Attraverso l’analisi spettroscopica è possibile determinare che i frammenti di microplastica studiati sono prevalentemente (45%) polietilene (PE), in particolare quello utilizzato nei sacchetti di plastica e negli involucri alimentari, nonché il polietilene tereftalato (PET), in particolare quello utilizzato nella plastica bottiglie.

È importante notare che nel caso delle microplastiche, come quella delle fibre di cellulosa, che colonizzano i nostri oceani, c’è un grave problema con gli additivi utilizzati dai produttori per modificare le proprietà di questi materiali: colorarli, renderli più resistenti, rigidi o, al contrario, più flessibili. “Man mano che il materiale invecchia, questi additivi finiscono per staccarsi dal mezzo che, in questo caso, è una fibra di cellulosa o una particella di microplastica, e dissolversi nell’oceano o essere rilasciati nel tratto digestivo degli organismi se queste particelle vengono ingerite” , aggiunge Sophie Lecomte.

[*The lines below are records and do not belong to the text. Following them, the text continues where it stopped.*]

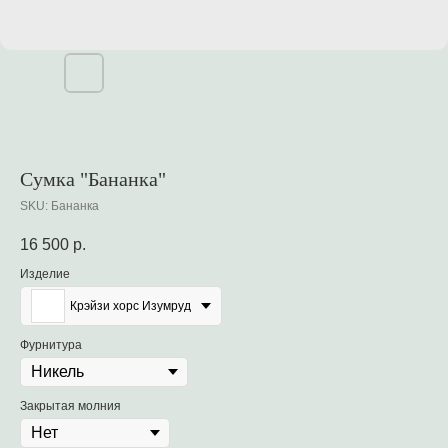
Сумка "Бананка"
SKU:
Бананка
16 500
р.
Изделие
Крэйзи хорс Изумруд
Фурнитура
Закрытая молния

Un cambio di rotta tra il Sud Atlantico e il Nord Atlantico

L’elemento più sorprendente dei risultati dei ricercatori è che questo primo studio delle acque superficiali offshore rivela una reale differenza tra il Sud Atlantico e il Nord Atlantico: un certo numero di campioni raccolti nel sud non contengono microplastiche e generalmente ne contengono meno che al Nord. “Tuttavia, avremmo dovuto trovarne alcuni mentre Fabrice Amedeo navigava nel South Atlantic Gyre, un’area rinomata per la sua massiccia concentrazione di questo materiale. Questo insieme unico di dati mette in dubbio la dinamica interna del gyre. Bisognerà aspettare e vedere come i frammenti più piccoli, quelli raccolti con filtri da 100 e 30 µm, vengono suddivisi e distribuiti nella colonna d’acqua”, spiega Christophe Maes.

I campioni nei filtri da 100 µm e 30 µm sono in corso di analisi, insieme a quelli dell’ultima Transat Jacques Vabre tra Le Havre e il Brasile, che consentirà la mappatura dell’inquinamento da microplastiche nel Nord Atlantico, insieme a un più approfondito studio della differenza di concentrazione tra Sud e Nord. I prossimi passaggi marittimi consentiranno anche una comprensione ancora più profonda dell’Oceano Atlantico. Fabrice Amedeo, infatti, quest’anno parteciperà alla Vendée – Arctique – Les Sables (corsa tra Francia e Islanda) e alla Route du Rhum (Saint-Malo – Pointe-à-Pitre): durante questi passaggi marittimi, il sensore di microplastiche, finanziato con il supporto del Gruppo Onet, sarà operativo 24 ore su 24, 7 giorni su 7.